Solve this alphametic, where each of the capital letters in bold denotes a different decimal digit from 0 to 9. None of the numbers can contain any leading zero.

^{3}√(**HOW**)+ ^{3}√(**AND**) = ^{3}√(**WHEN**)

Daniel, as I read your first posting, I assumed you had found an earlier solution (presumably the same one I found) but had just not stated it. Your other (posted) solutions, however, do not seem to be solutions to the original problem, since that clearly required two three-digit numbers, and one four-digit number, though they were solutions to the restated (x,y,z) version.

As brianjn notes, we are faced with the precision problem when we find that there are no solutions with integer cube roots. After finding no integer roots, I tried with six-decimal precision, and got a half dozen or so that were "close" but only one which was accurate to that precision (192, 375, 2187). The best tool at hand was the MS Calculator, which gave agreement to 18 places.

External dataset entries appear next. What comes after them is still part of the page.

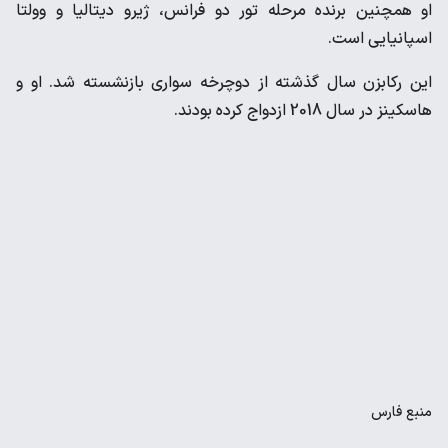
او همچنین برنده مرحله تور دو فرانس، ژیرو دیتالیا و وولتا
اسپانیایی است.
این رکابزن سال گذشته از دوچرخه سواری بازنشسته شد. او و
هاسکینز در سال 2018 ازدواج کرده بودند.
منبع
فارس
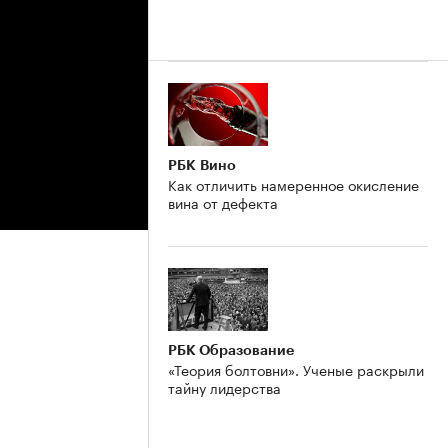
РБК Вино
Как отличить намеренное окисление
вина от дефекта
РБК Образование
«Теория болтовни». Ученые раскрыли
тайну лидерства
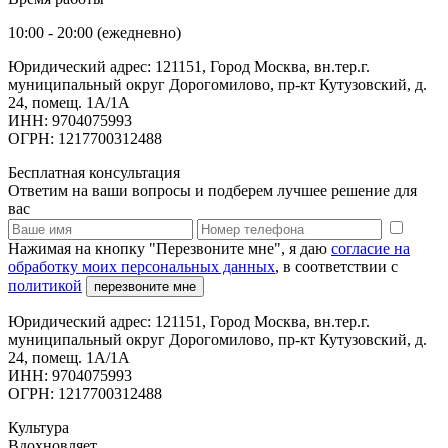
10:00 - 20:00 (ежедневно)
Юридический адрес: 121151, Город Москва, вн.тер.г.
муниципальный округ Дорогомилово, пр-кт Кутузовский, д.
24, помещ. 1А/1А
ИНН: 9704075993
ОГРН: 1217700312488
Бесплатная консультация
Ответим на ваши вопросы и подберем лучшее решение для
вас
Нажимая на кнопку "Перезвоните мне", я даю
согласие на
обработку моих персональных данных
, в соответствии с
политикой
перезвоните мне
Юридический адрес: 121151, Город Москва, вн.тер.г.
муниципальный округ Дорогомилово, пр-кт Кутузовский, д.
24, помещ. 1А/1А
ИНН: 9704075993
ОГРН: 1217700312488
Культура
Вдохновляет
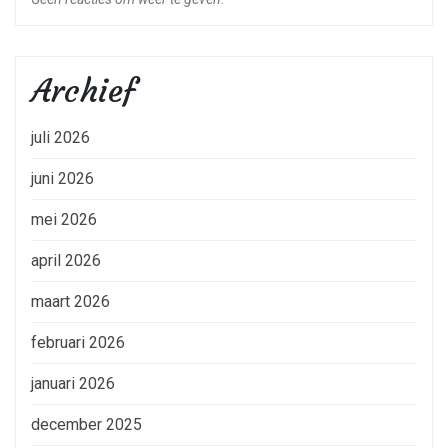
Archief
juli 2026
juni 2026
mei 2026
april 2026
maart 2026
februari 2026
januari 2026
december 2025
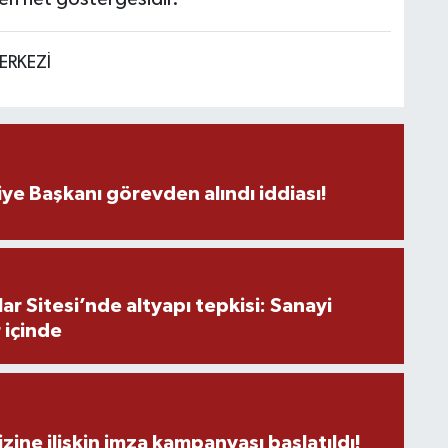
ERKEZİ
ye Başkanı görevden alındı iddiası!
r Sitesi’nde altyapı tepkisi: Sanayi
 içinde
zine ilişkin imza kampanyası başlatıldı!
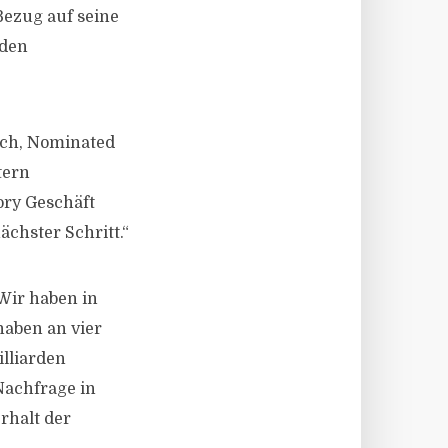
Bezug auf seine
nden
ich, Nominated
tern
ry Geschäft
ächster Schritt.“
Wir haben in
aben an vier
lliarden
Nachfrage in
rhalt der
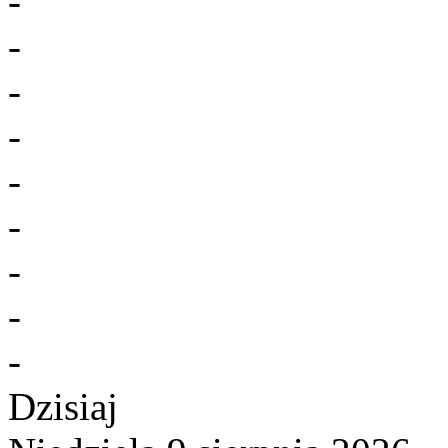
-
-
-
-
-
-
-
-
-
Dzisiaj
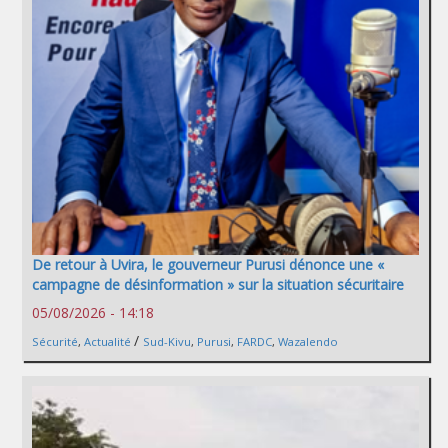
De retour à Uvira, le gouverneur Purusi dénonce une «
campagne de désinformation » sur la situation sécuritaire
05/08/2026 - 14:18
/
Sécurité
,
Actualité
Sud-Kivu
,
Purusi
,
FARDC
,
Wazalendo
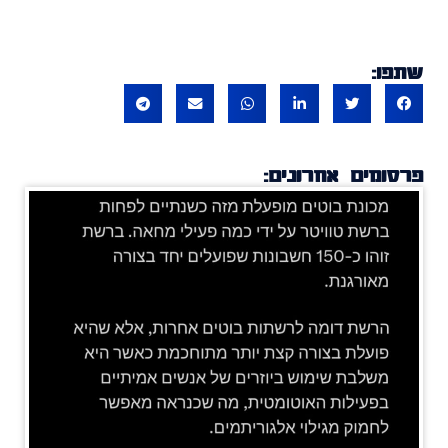
שתפו:
פרסומים אחרונים:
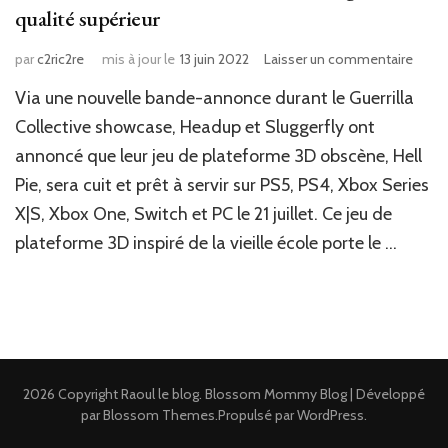
qualité supérieur
sur
par
c2ric2re
mis à jour le
13 juin 2022
Laisser un commentaire
News
Via une nouvelle bande-annonce durant le Guerrilla
Jeux
Vidé
Collective showcase,‎‎ Headup‎‎ et‎‎ ‎‎Sluggerfly‎‎ ont
:
annoncé que leur jeu de plateforme 3D obscène, ‎‎Hell
Hell
Pie‎‎, sera cuit et prêt à servir sur PS5, PS4, Xbox Series
Pie,
le
X|S, Xbox One, Switch et PC le 21 juillet. Ce jeu de
mauv
plateforme 3D inspiré de la vieille école porte le …
goût
qualit
supér
2026 Copyright
Raoul le blog
.
Blossom Mommy Blog | Développé
par
Blossom Themes
.Propulsé par
WordPress
.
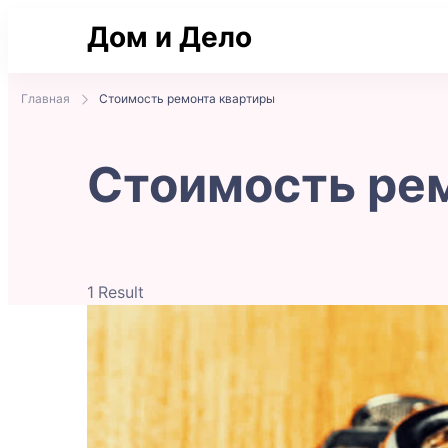
Дом и Дело
Практичные советы по жилью и сделка
Главная
Стоимость ремонта квартиры
Стоимость ре
1 Result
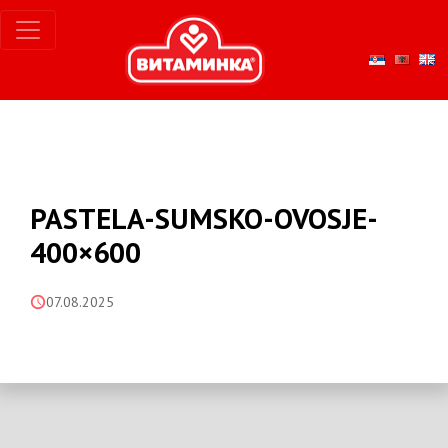
PASTELA-SUMSKO-OVOSJE-
400×600
07.08.2025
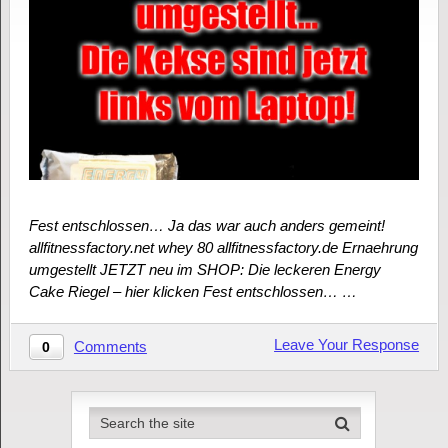
Fest entschlossen… Ja das war auch anders gemeint!
allfitnessfactory.net whey 80 allfitnessfactory.de Ernaehrung
umgestellt JETZT neu im SHOP: Die leckeren Energy
Cake Riegel – hier klicken Fest entschlossen… …
Leave Your Response
Comments
0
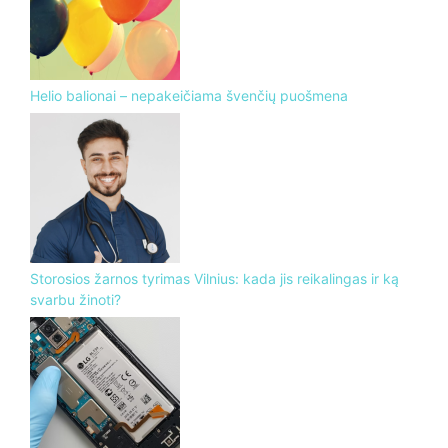
Helio balionai – nepakeičiama švenčių puošmena
Storosios žarnos tyrimas Vilnius: kada jis reikalingas ir ką
svarbu žinoti?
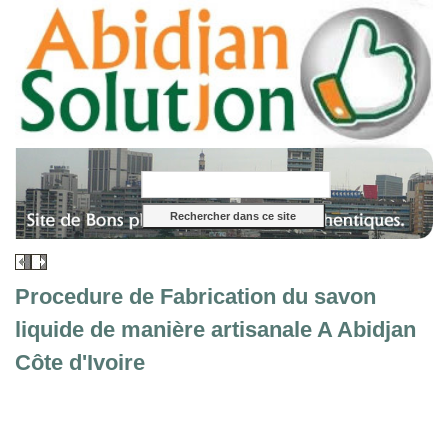
Procedure de Fabrication du savon
liquide de manière artisanale A Abidjan
Côte d'Ivoire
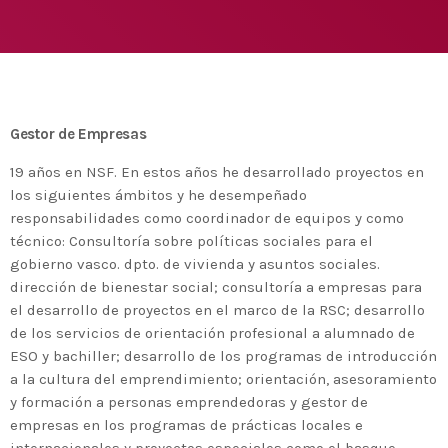
ingurumenarekin, garapen bidean dauden
herrialdeei ekonomia zirkular eta
today
2020 FEBRUARY 25, TUESDAY
ekodiseinuan laguntzeko
MOST UPVOTED
today
2020 FEBRUARY 14, FRIDAY
Gestor de Empresas
1
19 años en NSF. En estos años he desarrollado proyectos en
los siguientes ámbitos y he desempeñado
responsabilidades como coordinador de equipos y como
técnico: Consultoría sobre políticas sociales para el
gobierno vasco. dpto. de vivienda y asuntos sociales.
dirección de bienestar social; consultoría a empresas para
el desarrollo de proyectos en el marco de la RSC; desarrollo
de los servicios de orientación profesional a alumnado de
ESO y bachiller; desarrollo de los programas de introducción
a la cultura del emprendimiento; orientación, asesoramiento
ADMIN
#BEMBASQUECOUNTRY2020
y formación a personas emprendedoras y gestor de
empresas en los programas de prácticas locales e
Basque Ecodesign Meeting 2020
internacionales y proyectos especiales como el basque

Since this was not absolute proof, I wondered if anyone found a "pencil and paper" approach which derived that set uniquely.

The cube roots I found with the Calculator were:

192 -- 5.768 998 281 229 633 529

375 -- 7.211 247 851 537 041 911

2187 -- 12.980 246 132 766 675 440

It seems that there should be a clever approach which would have multiplied the original by some common factor, and then reduced the equation to a proof. All three of my answer numbers had a common factor of 3, removing which left respectively, 2**6, 5**3, and 3**6 but I don't see how that leads to a solution. -- or perhaps it does...

If I divide the three answers by 3, that gives 64,125,729. Taking the cube root of each of these gives 4, 5, and 9; and of course 4+5=9. Perhaps the way to build a solution, would be to start with the lowest x,y,z and then multiply that triad by a common factor. On consideration, perhaps this was daniel's method all along??!!